TRPV1 is a nonspecific ion channel highly expressed by cutaneous sensory nerves and other skin cells, including circulating and skin resident immune cells. Many factors contribute to the polymodal nature of TRPV1 channel activation including tetrameric composition, splice variant, accessory protein sensitization or desensitization, activator concentration/coupling, etc. TRPV1 targeting is further complicated by the downstream pathways induced after its activation and the resulting functionality of the cell expressing it, which may lead to adverse or off-target effects, as well as potential shifts in functional outcomes with age. TRPV1-targeted therapies in use and in clinical trials, mainly composed of capsaicin-based treatments, are for pain relief, however, this work has been expanded into the fields of urology, oncology, and dermatology, including skin wound biology.

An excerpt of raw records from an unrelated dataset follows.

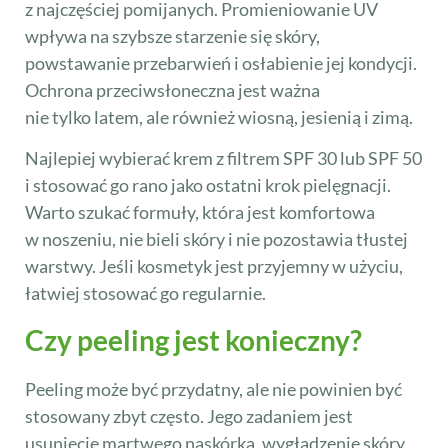
z najczęściej pomijanych. Promieniowanie UV
wpływa na szybsze starzenie się skóry,
powstawanie przebarwień i osłabienie jej kondycji.
Ochrona przeciwsłoneczna jest ważna
nie tylko latem, ale również wiosną, jesienią i zimą.
Najlepiej wybierać krem z filtrem SPF 30 lub SPF 50
i stosować go rano jako ostatni krok pielęgnacji.
Warto szukać formuły, która jest komfortowa
w noszeniu, nie bieli skóry i nie pozostawia tłustej
warstwy. Jeśli kosmetyk jest przyjemny w użyciu,
łatwiej stosować go regularnie.
Czy peeling jest konieczny?
Peeling może być przydatny, ale nie powinien być
stosowany zbyt często. Jego zadaniem jest
usunięcie martwego naskórka, wygładzenie skóry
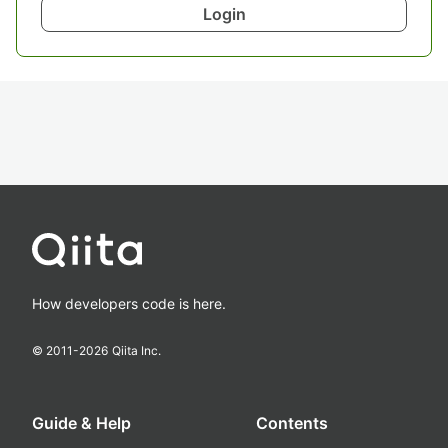
Login
How developers code is here.
© 2011-
2026
Qiita Inc.
Guide & Help
Contents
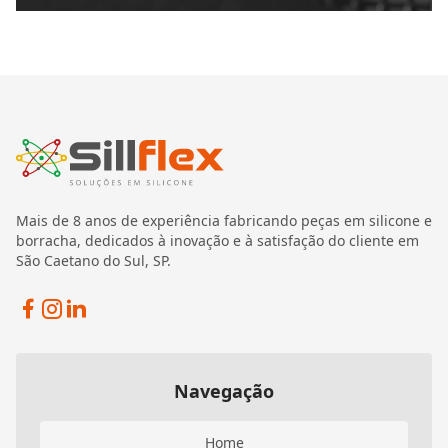
Mais de 8 anos de experiência fabricando peças em silicone e
borracha, dedicados à inovação e à satisfação do cliente em
São Caetano do Sul, SP.
Facebook
Instagram
Linkedin
Navegação
Home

Perhaps in accord with this, skin diseases and wound types that are highly inflammatory benefit from the inhibition or absence of TRPV1. On the other hand, skin acid burn, cornea debridement, and cutaneous fungal infection showed improved outcomes when TRPV1 is activated on epithelium or nociceptors. These TRPV1⁺ nociceptors have been shown to promote Type 17 inflammation in some models and anti-inflammatory mechanisms in other models. Therefore, blocking TRPV1 may improve wound healing in inflammatory wounds, though the wound environment must be taken into account when deciding to employ this treatment.

It is clear TRPV1 is expressed in many cell populations in the skin that are involved in wound healing, and activation or inhibition of TRPV1 impacts the function of these cells. However, more work is needed to confirm the benefits of TRPV1-targeted therapies for healing various types of wounds, as well as resolve the dose and timing of these treatments.